Moonlight shone down into the largest hole Samantha had ever seen. Joseph parked the car beside a rusty metal fence, beneath a sign warning against trespassing. "What are we doing here?" Samantha asked.

"We have to do some shopping," Joseph said. "We can't get everything we need from the shopping mall."

Samantha got out of the car and stood with Joseph by the fence. All she saw was a giant hole in the ground with a few pieces of yellow machinery scattered about. What could they possibly need from this dump? "I don't know about this," she said. "Are you sure it's safe?"

"Don't worry. There's only one security guard. We'll be in and out long before he wakes up from his nap."

Samantha thought of Joseph's father lying in a coma, poor Mrs. Schulman spread out on the floor like a rug, and the two children thrashing around on the brass bed. "You didn't do anything to him, did you?"

"Not yet," Joseph said. Samantha shivered at the menace in his voice. By the time they robbed this bank, she imagined a trail of bodies stretching from Seabrooke to Bangor. "He shouldn't give us any problems. Here, hold this."

He handed a knapsack to her, in which she found bolt cutters, gloves, and a cutting torch. "What is all this?"

"Tools. They aren't going to sell us what we need, so we'll have to take the stuff." Joseph climbed up the fence and then dropped to the other side. He called for Samantha to toss the knapsack over. She followed him over the fence then, checking with each rung to make sure no police jumped out of the trees to arrest her.

She landed next to Joseph and said, "This place gives me the creeps. Can't we find what we need somewhere else? Somewhere indoors maybe?"

"Come on, don't be a baby. Nothing bad is going to happen. There aren't any monsters out here to get us."

"I know," Samantha said without conviction. "It's so quiet out here.
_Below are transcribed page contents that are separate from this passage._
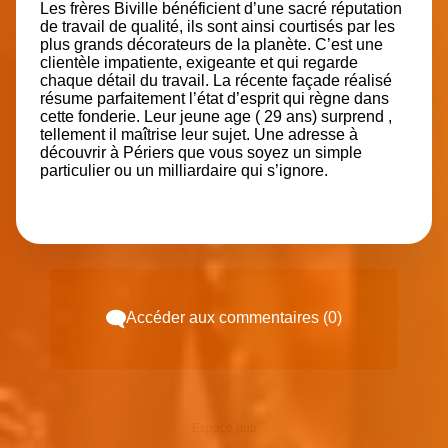
Les frères Biville bénéficient d’une sacré réputation
de travail de qualité, ils sont ainsi courtisés par les
plus grands décorateurs de la planète. C’est une
clientèle impatiente, exigeante et qui regarde
chaque détail du travail. La récente façade réalisé
résume parfaitement l’état d’esprit qui règne dans
cette fonderie. Leur jeune age ( 29 ans) surprend ,
tellement il maîtrise leur sujet. Une adresse à
découvrir à Périers que vous soyez un simple
particulier ou un milliardaire qui s’ignore.
Accéder aux commentaires (0)
Espace pub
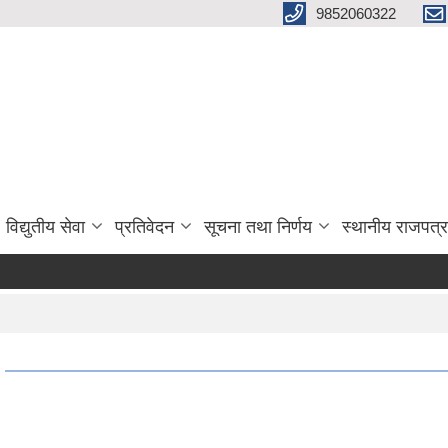
9852060322
विद्युतीय सेवा
प्रतिवेदन
सूचना तथा निर्णय
स्थानीय राजपत्र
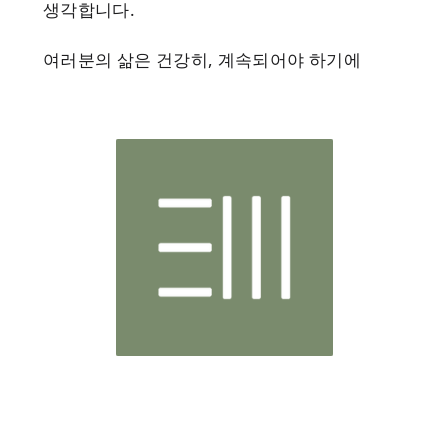
생각합니다.
여러분의 삶은 건강히, 계속되어야 하기에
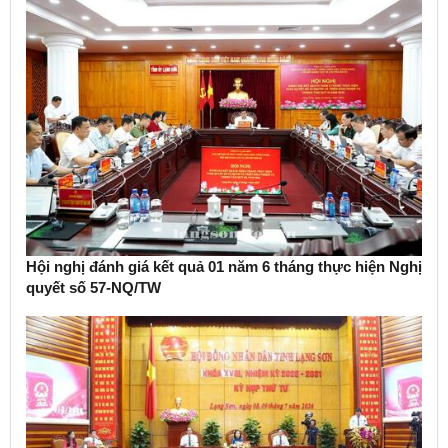
Hội nghị đánh giá kết quả 01 năm 6 tháng thực hiện Nghị
quyết số 57-NQ/TW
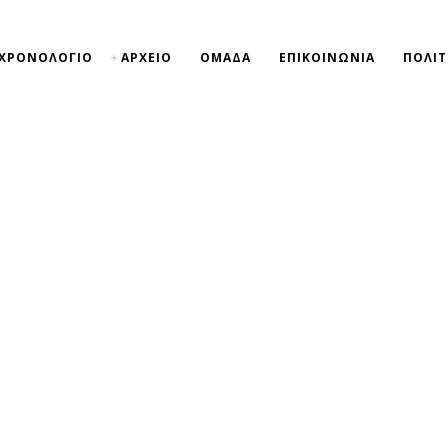
ΧΡΟΝΟΛΟΓΙΟ
ΑΡΧΕΙΟ
ΟΜΑΔΑ
ΕΠΙΚΟΙΝΩΝΙΑ
ΠΟΛΙΤ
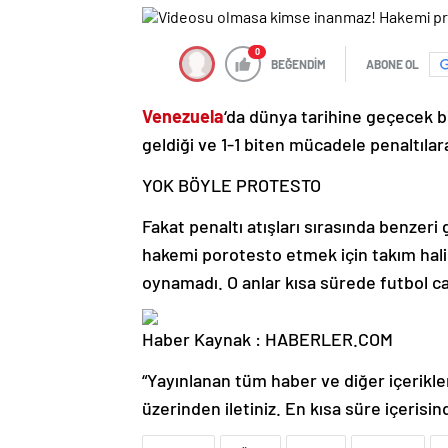
0
BEĞENDİM
ABONE OL
Venezuela
‘da dünya tarihine geçecek b
geldiği ve 1-1 biten mücadele penaltılara
YOK BÖYLE PROTESTO
Fakat penaltı atışları sırasında benzer
hakemi porotesto etmek için takım halind
oynamadı. O anlar kısa sürede futbol c
Haber Kaynak : HABERLER.COM
“Yayınlanan tüm haber ve diğer içerikler i
üzerinden iletiniz. En kısa süre içerisin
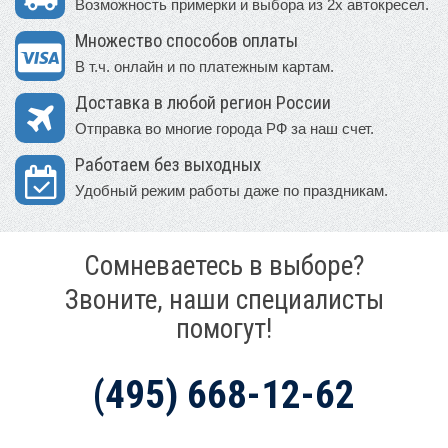
Возможность примерки и выбора из 2х автокресел.
Множество способов оплаты
В т.ч. онлайн и по платежным картам.
Доставка в любой регион России
Отправка во многие города РФ за наш счет.
Работаем без выходных
Удобный режим работы даже по праздникам.
Сомневаетесь в выборе?
Звоните, наши специалисты
помогут!
(495) 668-12-62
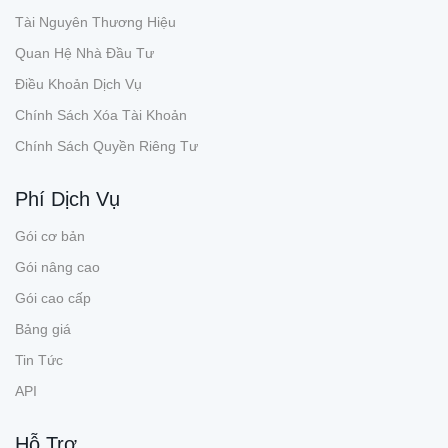
Tài Nguyên Thương Hiệu
Quan Hệ Nhà Đầu Tư
Điều Khoản Dịch Vụ
Chính Sách Xóa Tài Khoản
Chính Sách Quyền Riêng Tư
Phí Dịch Vụ
Gói cơ bản
Gói nâng cao
Gói cao cấp
Bảng giá
Tin Tức
API
Hỗ Trợ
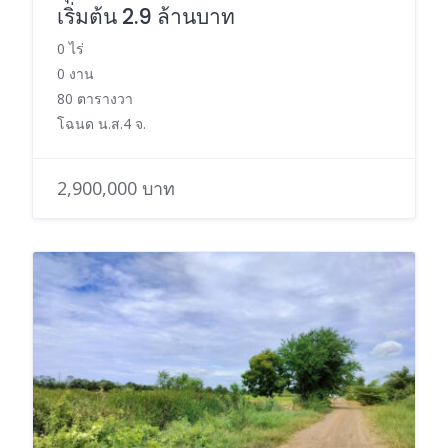
เริ่มต้น 2.9 ล้านบาท
0 ไร่
0 งาน
80 ตารางวา
โฉนด น.ส.4 จ.
2,900,000 บาท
I don't like it."

Joseph kissed her on the lips, filling her with new courage. "I thought you were raised out in the woods by wolves," he said with a smile.

"So maybe I'm homesick," she said with a matching smile.

"Let's go." He slung the knapsack over his shoulder and then turned on a flashlight. She took his hand to follow him through the dark along the edge of the hole. She didn't know what he was looking for, but she hoped he would find it soon. No matter how she tried to tell herself nothing would happen, she couldn't shake the feeling someone was about to jump out at them to bust them.